Input state: { "name": "Alice" }
=== Execution Results ===
Greeting: Hello Alice! It's wonderful to meet you today. I hope you're having a fantastic day filled with joy and positivity.
Follow-up: Based on this greeting: 'Hello Alice! It's wonderful to meet you today. I hope you're having a fantastic day filled with joy and positivity.', here's a follow-up question: What's something that's bringing you joy today, or is there a particular topic you'd like to explore together?
=== Complete Final State ===
name: Alice
greeting: Hello Alice! It's wonderful to meet you today. I hope you're having a fantastic day filled with joy and positivity.
output: Based on this greeting: 'Hello Alice! It's wonderful to meet you today.

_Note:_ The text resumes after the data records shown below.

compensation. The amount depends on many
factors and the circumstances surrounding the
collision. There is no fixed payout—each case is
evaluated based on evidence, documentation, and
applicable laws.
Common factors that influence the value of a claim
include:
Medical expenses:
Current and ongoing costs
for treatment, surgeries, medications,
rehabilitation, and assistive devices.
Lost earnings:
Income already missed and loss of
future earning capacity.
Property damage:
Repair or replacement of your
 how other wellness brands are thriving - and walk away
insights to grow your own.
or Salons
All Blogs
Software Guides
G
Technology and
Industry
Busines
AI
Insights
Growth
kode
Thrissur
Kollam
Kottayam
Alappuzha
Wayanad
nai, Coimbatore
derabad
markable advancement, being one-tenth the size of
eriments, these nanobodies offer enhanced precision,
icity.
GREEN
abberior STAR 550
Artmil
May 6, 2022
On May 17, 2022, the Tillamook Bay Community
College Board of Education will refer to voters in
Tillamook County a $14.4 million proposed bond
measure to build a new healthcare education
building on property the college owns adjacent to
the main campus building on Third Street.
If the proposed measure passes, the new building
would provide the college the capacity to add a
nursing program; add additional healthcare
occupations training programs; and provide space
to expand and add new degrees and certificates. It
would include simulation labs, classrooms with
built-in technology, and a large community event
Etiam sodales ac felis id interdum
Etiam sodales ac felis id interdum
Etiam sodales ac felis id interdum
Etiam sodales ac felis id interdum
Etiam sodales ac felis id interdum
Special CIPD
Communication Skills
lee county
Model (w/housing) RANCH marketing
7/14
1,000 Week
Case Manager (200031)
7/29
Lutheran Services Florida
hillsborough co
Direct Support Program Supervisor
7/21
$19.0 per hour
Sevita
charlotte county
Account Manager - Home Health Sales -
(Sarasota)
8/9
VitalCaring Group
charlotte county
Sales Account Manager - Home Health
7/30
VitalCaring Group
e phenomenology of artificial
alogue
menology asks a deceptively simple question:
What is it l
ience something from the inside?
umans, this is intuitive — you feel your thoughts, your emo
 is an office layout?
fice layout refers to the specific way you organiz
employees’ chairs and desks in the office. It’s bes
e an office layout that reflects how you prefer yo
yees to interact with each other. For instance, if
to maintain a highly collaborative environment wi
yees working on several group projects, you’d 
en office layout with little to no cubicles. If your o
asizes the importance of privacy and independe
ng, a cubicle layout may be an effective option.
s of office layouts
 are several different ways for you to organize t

I hope you're having a fantastic day filled with joy and positivity.', here's a follow-up question: What's something that's bringing you joy today, or is there a particular topic you'd like to explore together?
✅ Your first graph executed successfully!
Understanding What Happened¶
Let's break down what your graph accomplished:
1. Modular Code Structure¶
The code is now organized into clear, focused methods:
- CreateKernelWithGraphSupport()
: Sets up the kernel with graph capabilities
- CreateGraphNodes()
: Creates all the nodes needed for the workflow
- BuildAndConfigureGraph()
: Assembles the graph structure and connections
- ExecuteGraphWithSampleInputAsync()
: Runs the graph and displays results
2. Kernel Creation and Graph Support¶
var builder = Kernel.CreateBuilder();
builder.AddGraphSupport(); // This enables all graph functionality
The AddGraphSupport()
extension method registers all the necessary services for graph execution, including:
* Graph executor factory
* Node converters
* State management
* Error handling policies
3. Function Graph Node with Result Storage¶
var greetingNode = new FunctionGraphNode(
kernel.CreateFunctionFromMethod(
(string name) => $"Hello {name}! It's wonderful to meet you today...",
functionName: "GenerateGreeting",
description: "Creates a personalized greeting message"
),
"greeting_node"
).StoreResultAs("greeting");
This creates a node that:
* Wraps a Semantic Kernel function (using CreateFunctionFromMethod
for reliability)
* Can be connected to other nodes
* Automatically stores its result in the graph state using StoreResultAs("greeting")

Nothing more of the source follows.